Appointment of Independent Non-executive Director: The Board is pleased to announced the appointment of Mr. LIAO Xiaoxin ("Mr. LIAO") as an independent non-executive Director and a member of each of the audit committee, remuneration committee and nomination committee of the Company with effect from 28 October 2022. Biographical details of Mr. LIAO are set out as follows: Mr. LIAO Xiaoxin, aged 42, is a partner in the Hong Kong office of Zhong Lun Law Firm LLP, a full service business law firm headquartered in the PRC. Mr. LIAO has been practicing as a lawyer for over 20 years and is currently admitted to practice in Hong Kong, England and Wales and the PRC.

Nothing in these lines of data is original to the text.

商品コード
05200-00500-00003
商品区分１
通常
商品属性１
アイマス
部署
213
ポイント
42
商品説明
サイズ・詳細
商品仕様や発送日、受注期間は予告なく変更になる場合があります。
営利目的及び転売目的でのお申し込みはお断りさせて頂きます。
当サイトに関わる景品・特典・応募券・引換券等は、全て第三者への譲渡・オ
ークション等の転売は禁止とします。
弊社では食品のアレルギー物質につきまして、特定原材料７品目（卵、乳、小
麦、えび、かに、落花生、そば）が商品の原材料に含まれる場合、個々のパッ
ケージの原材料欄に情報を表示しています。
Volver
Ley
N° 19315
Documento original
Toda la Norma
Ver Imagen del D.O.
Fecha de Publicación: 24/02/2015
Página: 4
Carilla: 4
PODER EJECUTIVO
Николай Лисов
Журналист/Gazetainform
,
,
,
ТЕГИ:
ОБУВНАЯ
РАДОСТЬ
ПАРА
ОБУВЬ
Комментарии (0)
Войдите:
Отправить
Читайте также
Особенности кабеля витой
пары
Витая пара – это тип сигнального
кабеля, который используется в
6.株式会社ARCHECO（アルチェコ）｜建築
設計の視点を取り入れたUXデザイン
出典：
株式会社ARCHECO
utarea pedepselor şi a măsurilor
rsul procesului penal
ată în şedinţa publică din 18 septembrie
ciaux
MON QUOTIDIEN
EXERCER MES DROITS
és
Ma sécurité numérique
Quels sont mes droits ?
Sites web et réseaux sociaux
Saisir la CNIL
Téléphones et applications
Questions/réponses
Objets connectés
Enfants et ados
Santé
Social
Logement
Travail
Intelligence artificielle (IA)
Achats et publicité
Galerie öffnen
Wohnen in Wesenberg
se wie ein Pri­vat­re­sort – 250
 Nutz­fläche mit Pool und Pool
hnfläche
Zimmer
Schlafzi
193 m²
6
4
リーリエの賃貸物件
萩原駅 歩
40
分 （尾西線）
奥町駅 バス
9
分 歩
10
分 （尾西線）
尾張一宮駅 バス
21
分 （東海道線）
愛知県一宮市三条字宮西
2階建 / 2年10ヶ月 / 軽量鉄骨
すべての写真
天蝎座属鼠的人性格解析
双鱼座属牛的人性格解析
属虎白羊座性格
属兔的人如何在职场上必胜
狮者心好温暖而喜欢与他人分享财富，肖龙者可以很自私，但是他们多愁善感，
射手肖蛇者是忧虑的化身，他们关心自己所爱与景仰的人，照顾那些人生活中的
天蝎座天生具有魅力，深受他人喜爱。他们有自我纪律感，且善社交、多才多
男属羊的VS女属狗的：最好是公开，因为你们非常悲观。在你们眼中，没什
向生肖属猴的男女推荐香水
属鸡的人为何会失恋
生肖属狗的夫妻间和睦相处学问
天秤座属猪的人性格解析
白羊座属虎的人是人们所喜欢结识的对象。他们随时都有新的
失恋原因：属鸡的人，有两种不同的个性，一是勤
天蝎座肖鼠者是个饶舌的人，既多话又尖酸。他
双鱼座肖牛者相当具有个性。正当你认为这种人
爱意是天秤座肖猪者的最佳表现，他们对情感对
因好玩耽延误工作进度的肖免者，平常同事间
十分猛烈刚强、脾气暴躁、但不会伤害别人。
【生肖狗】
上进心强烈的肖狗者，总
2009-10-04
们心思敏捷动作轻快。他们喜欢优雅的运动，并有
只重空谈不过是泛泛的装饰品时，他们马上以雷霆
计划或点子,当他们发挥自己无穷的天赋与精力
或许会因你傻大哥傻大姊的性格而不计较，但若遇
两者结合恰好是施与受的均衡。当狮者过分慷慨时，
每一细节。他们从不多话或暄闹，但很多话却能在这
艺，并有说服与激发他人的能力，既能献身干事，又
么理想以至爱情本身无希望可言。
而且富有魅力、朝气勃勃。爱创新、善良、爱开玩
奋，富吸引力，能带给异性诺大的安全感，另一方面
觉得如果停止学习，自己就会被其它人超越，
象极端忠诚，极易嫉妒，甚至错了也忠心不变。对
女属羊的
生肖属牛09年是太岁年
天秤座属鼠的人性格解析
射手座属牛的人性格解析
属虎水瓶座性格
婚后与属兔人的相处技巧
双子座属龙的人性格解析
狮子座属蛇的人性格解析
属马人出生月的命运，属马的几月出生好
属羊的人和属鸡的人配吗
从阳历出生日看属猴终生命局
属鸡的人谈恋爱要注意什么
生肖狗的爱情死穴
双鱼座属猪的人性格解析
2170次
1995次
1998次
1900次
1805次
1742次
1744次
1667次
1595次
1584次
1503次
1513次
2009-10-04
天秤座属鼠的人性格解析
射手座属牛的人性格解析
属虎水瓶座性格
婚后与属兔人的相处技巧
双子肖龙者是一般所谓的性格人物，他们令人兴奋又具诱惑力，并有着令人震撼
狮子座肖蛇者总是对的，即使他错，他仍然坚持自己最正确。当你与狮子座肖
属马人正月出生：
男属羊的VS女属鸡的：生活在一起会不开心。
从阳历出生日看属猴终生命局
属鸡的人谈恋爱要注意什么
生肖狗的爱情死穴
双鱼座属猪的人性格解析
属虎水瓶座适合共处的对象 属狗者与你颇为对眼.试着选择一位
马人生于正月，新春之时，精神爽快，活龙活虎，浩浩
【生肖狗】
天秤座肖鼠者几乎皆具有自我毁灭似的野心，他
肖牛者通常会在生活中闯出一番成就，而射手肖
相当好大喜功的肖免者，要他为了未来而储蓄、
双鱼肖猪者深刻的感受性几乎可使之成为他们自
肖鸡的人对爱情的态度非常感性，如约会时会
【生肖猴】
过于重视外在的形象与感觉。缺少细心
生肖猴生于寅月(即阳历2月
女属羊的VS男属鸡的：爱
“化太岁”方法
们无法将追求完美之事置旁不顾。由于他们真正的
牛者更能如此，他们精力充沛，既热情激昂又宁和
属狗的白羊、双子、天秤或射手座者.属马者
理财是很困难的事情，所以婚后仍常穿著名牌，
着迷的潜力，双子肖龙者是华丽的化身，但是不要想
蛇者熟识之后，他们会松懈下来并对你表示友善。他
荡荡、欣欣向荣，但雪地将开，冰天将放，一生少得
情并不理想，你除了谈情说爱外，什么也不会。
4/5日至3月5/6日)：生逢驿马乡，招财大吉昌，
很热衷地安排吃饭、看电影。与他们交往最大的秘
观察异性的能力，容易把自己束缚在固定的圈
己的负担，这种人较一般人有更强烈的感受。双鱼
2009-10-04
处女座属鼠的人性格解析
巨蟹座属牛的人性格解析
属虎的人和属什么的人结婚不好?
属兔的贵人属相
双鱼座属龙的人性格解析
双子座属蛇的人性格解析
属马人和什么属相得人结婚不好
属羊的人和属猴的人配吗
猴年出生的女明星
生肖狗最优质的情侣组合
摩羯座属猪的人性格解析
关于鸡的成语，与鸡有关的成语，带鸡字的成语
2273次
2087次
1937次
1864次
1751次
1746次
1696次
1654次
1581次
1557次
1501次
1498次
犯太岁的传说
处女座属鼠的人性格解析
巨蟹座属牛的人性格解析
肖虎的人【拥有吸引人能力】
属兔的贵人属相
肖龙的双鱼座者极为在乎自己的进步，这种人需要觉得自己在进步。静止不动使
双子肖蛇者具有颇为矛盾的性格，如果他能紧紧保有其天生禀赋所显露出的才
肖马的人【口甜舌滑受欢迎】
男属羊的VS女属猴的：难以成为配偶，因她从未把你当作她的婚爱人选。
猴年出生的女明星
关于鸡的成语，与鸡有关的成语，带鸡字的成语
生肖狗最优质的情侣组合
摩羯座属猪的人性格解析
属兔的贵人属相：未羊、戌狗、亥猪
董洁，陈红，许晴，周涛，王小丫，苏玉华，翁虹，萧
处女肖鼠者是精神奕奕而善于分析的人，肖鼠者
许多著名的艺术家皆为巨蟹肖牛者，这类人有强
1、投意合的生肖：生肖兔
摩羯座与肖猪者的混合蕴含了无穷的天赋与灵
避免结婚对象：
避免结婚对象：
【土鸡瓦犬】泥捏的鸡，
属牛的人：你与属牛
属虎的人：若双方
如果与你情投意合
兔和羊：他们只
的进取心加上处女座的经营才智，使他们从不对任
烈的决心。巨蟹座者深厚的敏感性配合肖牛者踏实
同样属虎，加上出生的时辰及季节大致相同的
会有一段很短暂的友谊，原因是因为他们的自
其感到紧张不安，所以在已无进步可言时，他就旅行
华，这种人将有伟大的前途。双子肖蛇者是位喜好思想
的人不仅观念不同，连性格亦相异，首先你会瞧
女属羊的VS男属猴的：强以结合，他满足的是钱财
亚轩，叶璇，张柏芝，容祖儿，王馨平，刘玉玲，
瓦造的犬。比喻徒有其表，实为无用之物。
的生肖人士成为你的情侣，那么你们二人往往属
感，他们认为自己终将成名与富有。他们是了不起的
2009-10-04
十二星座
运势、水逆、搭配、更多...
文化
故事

Prior to joining Zhong Lun law Firm LLP, Mr. LIAO has also practiced in other law firms in Hong Kong, London and Shenzhen. Mr. LIAO has extensive experiences on Hong Kong capital markets matters such as initial public offerings, bond offerings, public takeovers, privatizations and general compliance for listed companies. He also advises clients on cross-border mergers and acquisitions and private equity investments.

Mr. LIAO obtained a bachelor of Laws degree from Guangdong University of Foreign Studies in the PRC in June 2001, a master of Laws from King's College London in the United Kingdom (the "U.K.") in November 2007, a graduate diploma in law from The University of Law in the U.K. in August 2008 and subsequently completed the Legal Practice Course at BPP University Law School in the U.K. in May 2010. Mr. LIAO was admitted as a practicing lawyer in the PRC in July 2002, a solicitor in England and Wales in October 2012 and a solicitor in Hong Kong in May 2018. Mr. LIAO has entered into a letter of appointment with the Company for a term of three years with effect from 28 October 2022.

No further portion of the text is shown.